:: TASK PROMPT ::
Word for word, copy the entire listing below, but do not carry over any pictures.

######

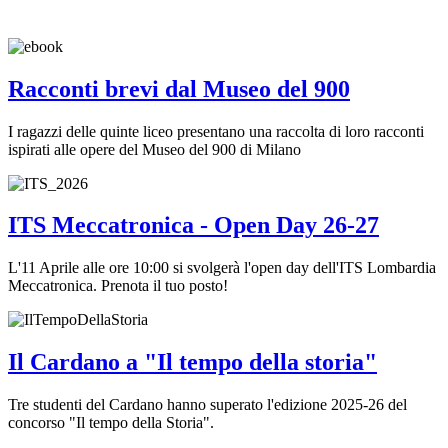
Racconti brevi dal Museo del 900
I ragazzi delle quinte liceo presentano una raccolta di loro racconti
ispirati alle opere del Museo del 900 di Milano
ITS Meccatronica - Open Day 26-27
L'11 Aprile alle ore 10:00 si svolgerà l'open day dell'ITS Lombardia
Meccatronica. Prenota il tuo posto!
Il Cardano a "Il tempo della storia"
Tre studenti del Cardano hanno superato l'edizione 2025-26 del
concorso "Il tempo della Storia".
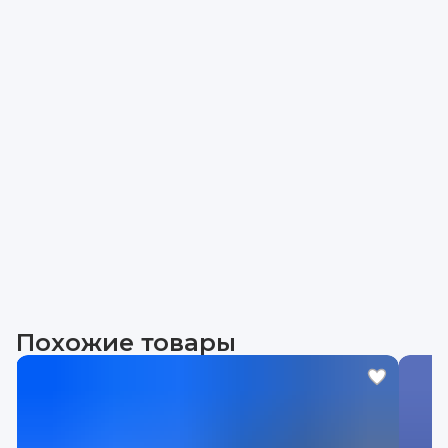
Похожие товары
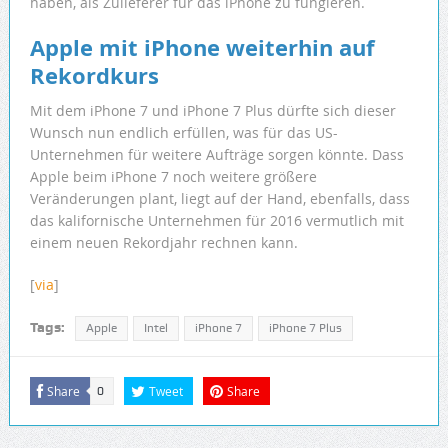
haben, als Zulieferer für das iPhone zu fungieren.
Apple mit iPhone weiterhin auf
Rekordkurs
Mit dem iPhone 7 und iPhone 7 Plus dürfte sich dieser
Wunsch nun endlich erfüllen, was für das US-
Unternehmen für weitere Aufträge sorgen könnte. Dass
Apple beim iPhone 7 noch weitere größere
Veränderungen plant, liegt auf der Hand, ebenfalls, dass
das kalifornische Unternehmen für 2016 vermutlich mit
einem neuen Rekordjahr rechnen kann.
[
via
]
Tags:
Apple
Intel
iPhone 7
iPhone 7 Plus
Share
Tweet
Share
0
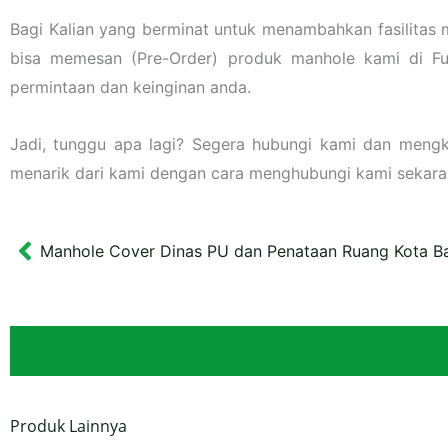
Bagi Kalian yang berminat untuk menambahkan fasilitas 
bisa memesan (Pre-Order) produk manhole kami di F
permintaan dan keinginan anda.
Jadi, tunggu apa lagi? Segera hubungi kami dan meng
menarik dari kami dengan cara menghubungi kami sekara
Manhole Cover Dinas PU dan Penataan Ruang Kota B
Prev
Produk Lainnya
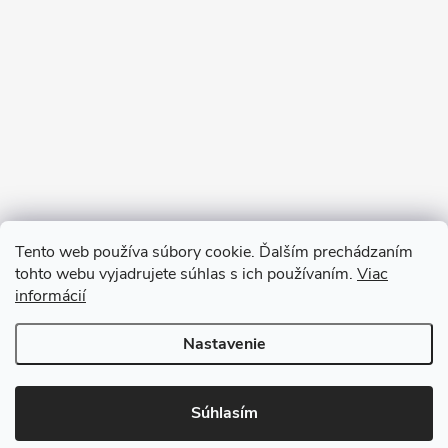
Tento web používa súbory cookie. Ďalším prechádzaním
tohto webu vyjadrujete súhlas s ich používaním.
Viac
informácií
Sledovať na Instagrame
Nastavenie
Copyright 2026
Ratanea.sk
. Všetky práva vyhradené.
Upraviť nastavenie
cookies
Súhlasím
Vytvoril Shoptet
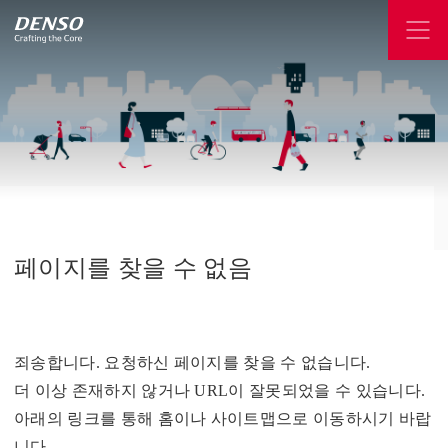
페이지를
찾을
수
없음
죄송합니다. 요청하신 페이지를 찾을 수 없습니다.
더 이상 존재하지 않거나 URL이 잘못되었을 수 있습니다.
아래의 링크를 통해 홈이나 사이트맵으로 이동하시기 바랍
니다.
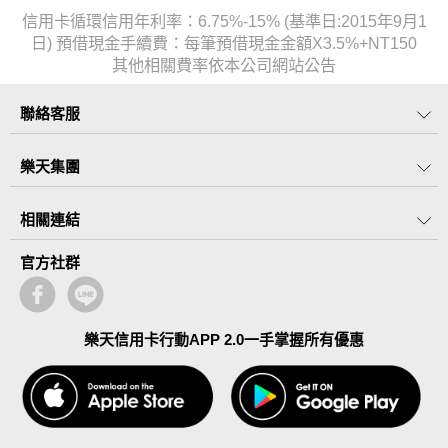
信用卡循環信用年利率：6.75%-15% (基準日:2015年9月1
日) 預借現金手續費：每筆預借現金金額X3.5%+NT150
其他相關費率依本公司網站公告
聯絡客服
樂天集團
相關連結
官方社群
樂天信用卡行動APP 2.0一手掌握所有優惠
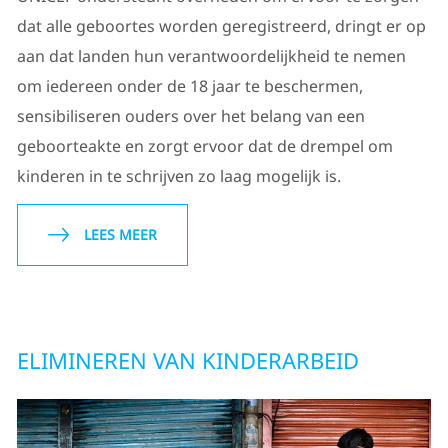
dat alle geboortes worden geregistreerd, dringt er op
aan dat landen hun verantwoordelijkheid te nemen
om iedereen onder de 18 jaar te beschermen,
sensibiliseren ouders over het belang van een
geboorteakte en zorgt ervoor dat de drempel om
kinderen in te schrijven zo laag mogelijk is.
LEES MEER
ELIMINEREN VAN KINDERARBEID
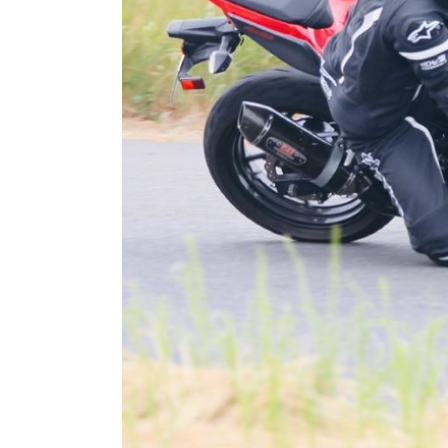
GO
PHỤ
KIỆN
MOTOWOLF
KẸP
ĐIỆN
THOẠI
XE
MÁY
PHỤ
KIỆN
PHƯỢT
ĐỒ
CHƠI
MOTO
PHỤ
KIỆN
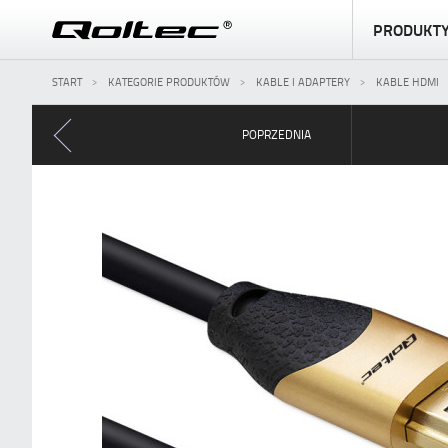
PRODUKT
START
KATEGORIE PRODUKTÓW
KABLE I ADAPTERY
KABLE HDMI
POPRZEDNIA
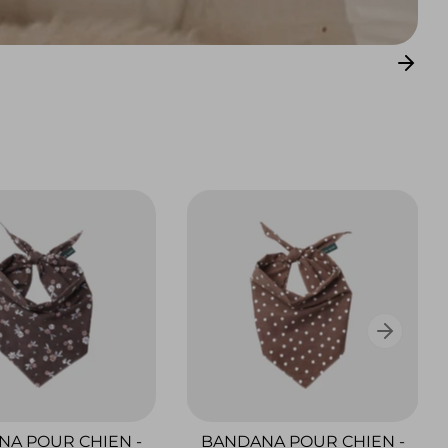
A POUR CHIEN -
BANDANA POUR CHIEN -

######

:: WRITTEN RESPONSE ::
Racconti brevi dal Museo del 900
I ragazzi delle quinte liceo presentano una raccolta di loro racconti
ispirati alle opere del Museo del 900 di Milano
ITS Meccatronica - Open Day 26-27
L'11 Aprile alle ore 10:00 si svolgerà l'open day dell'ITS Lombardia
Meccatronica. Prenota il tuo posto!
Il Cardano a "Il tempo della storia"
Tre studenti del Cardano hanno superato l'edizione 2025-26 del
concorso "Il tempo della Storia".
Похожие товары
haben, als Zulieferer für das iPhone zu fungieren.
Apple mit iPhone weiterhin auf
Rekordkurs
Mit dem iPhone 7 und iPhone 7 Plus dürfte sich dieser
Wunsch nun endlich erfüllen, was für das US-
Unternehmen für weitere Aufträge sorgen könnte. Dass
Apple beim iPhone 7 noch weitere größere
Veränderungen plant, liegt auf der Hand, ebenfalls, dass
das kalifornische Unternehmen für 2016 vermutlich mit
einem neuen Rekordjahr rechnen kann.
[
via
]
Tags:
Apple
Intel
iPhone 7
iPhone 7 Plus
Share
Tweet
Share
0
Bagi Kalian yang berminat untuk menambahkan fasilitas 
bisa memesan (Pre-Order) produk manhole kami di F
permintaan dan keinginan anda.
Jadi, tunggu apa lagi? Segera hubungi kami dan meng
menarik dari kami dengan cara menghubungi kami sekara
Manhole Cover Dinas PU dan Penataan Ruang Kota B
Prev
Produk Lainnya
Tento web používa súbory cookie. Ďalším prechádzaním
tohto webu vyjadrujete súhlas s ich používaním.
Viac
informácií
Sledovať na Instagrame
Nastavenie
Copyright 2026
Ratanea.sk
. Všetky práva vyhradené.
Upraviť nastavenie
cookies
Súhlasím
Vytvoril Shoptet
페이지를
찾을
수
없음
죄송합니다. 요청하신 페이지를 찾을 수 없습니다.
더 이상 존재하지 않거나 URL이 잘못되었을 수 있습니다.
아래의 링크를 통해 홈이나 사이트맵으로 이동하시기 바랍
니다.
信用卡循環信用年利率：6.75%-15% (基準日:2015年9月1
日) 預借現金手續費：每筆預借現金金額X3.5%+NT150
其他相關費率依本公司網站公告
聯絡客服
樂天集團
相關連結
官方社群
樂天信用卡行動APP 2.0一手掌握所有優惠
dat alle geboortes worden geregistreerd, dringt er op
aan dat landen hun verantwoordelijkheid te nemen
om iedereen onder de 18 jaar te beschermen,
sensibiliseren ouders over het belang van een
geboorteakte en zorgt ervoor dat de drempel om
kinderen in te schrijven zo laag mogelijk is.
LEES MEER
ELIMINEREN VAN KINDERARBEID
GO
PHỤ
KIỆN
MOTOWOLF
KẸP
ĐIỆN
THOẠI
XE
MÁY
PHỤ
KIỆN
PHƯỢT
ĐỒ
CHƠI
MOTO
PHỤ
KIỆN
PRODUKT
START
KATEGORIE PRODUKTÓW
KABLE I ADAPTERY
KABLE HDMI
POPRZEDNIA
A POUR CHIEN -
BANDANA POUR CHIEN -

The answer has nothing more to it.